--- START ---
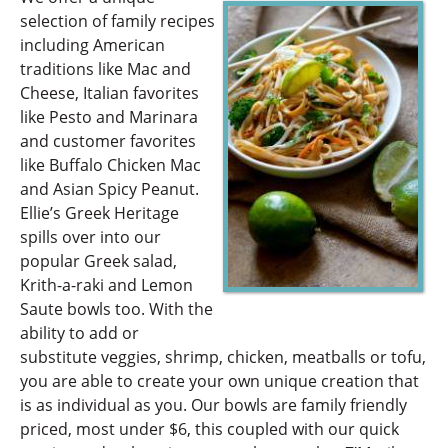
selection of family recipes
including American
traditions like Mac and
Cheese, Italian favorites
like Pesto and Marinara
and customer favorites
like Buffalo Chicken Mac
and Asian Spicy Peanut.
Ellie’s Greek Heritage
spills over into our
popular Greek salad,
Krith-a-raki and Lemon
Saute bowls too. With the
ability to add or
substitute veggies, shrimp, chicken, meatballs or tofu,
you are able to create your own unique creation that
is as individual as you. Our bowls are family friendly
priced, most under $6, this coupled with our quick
--- END ---
--- START ---
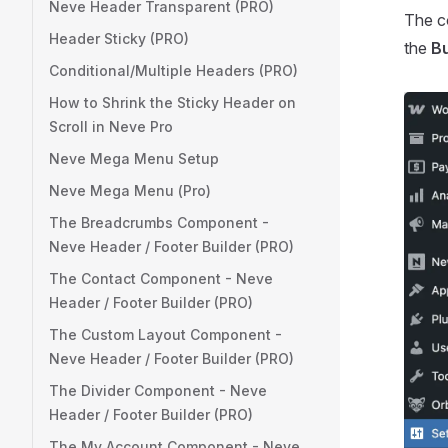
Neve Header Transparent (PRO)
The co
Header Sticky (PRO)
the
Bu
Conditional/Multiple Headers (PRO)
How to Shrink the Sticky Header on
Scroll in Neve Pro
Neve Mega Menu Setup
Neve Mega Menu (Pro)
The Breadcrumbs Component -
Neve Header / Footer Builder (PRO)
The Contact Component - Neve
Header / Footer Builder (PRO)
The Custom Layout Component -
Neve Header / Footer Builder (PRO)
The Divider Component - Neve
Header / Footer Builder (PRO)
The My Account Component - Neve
--- END ---
■ EXERCISE ■
Give the exact lines, and only those, from the line containing "selection of family recipes" through the line containing "priced, most under" in the entries above.

■ RESPONSE TO THIS TASK ■
selection of family recipes
including American
traditions like Mac and
Cheese, Italian favorites
like Pesto and Marinara
and customer favorites
like Buffalo Chicken Mac
and Asian Spicy Peanut.
Ellie’s Greek Heritage
spills over into our
popular Greek salad,
Krith-a-raki and Lemon
Saute bowls too. With the
ability to add or
substitute veggies, shrimp, chicken, meatballs or tofu,
you are able to create your own unique creation that
is as individual as you. Our bowls are family friendly
priced, most under $6, this coupled with our quick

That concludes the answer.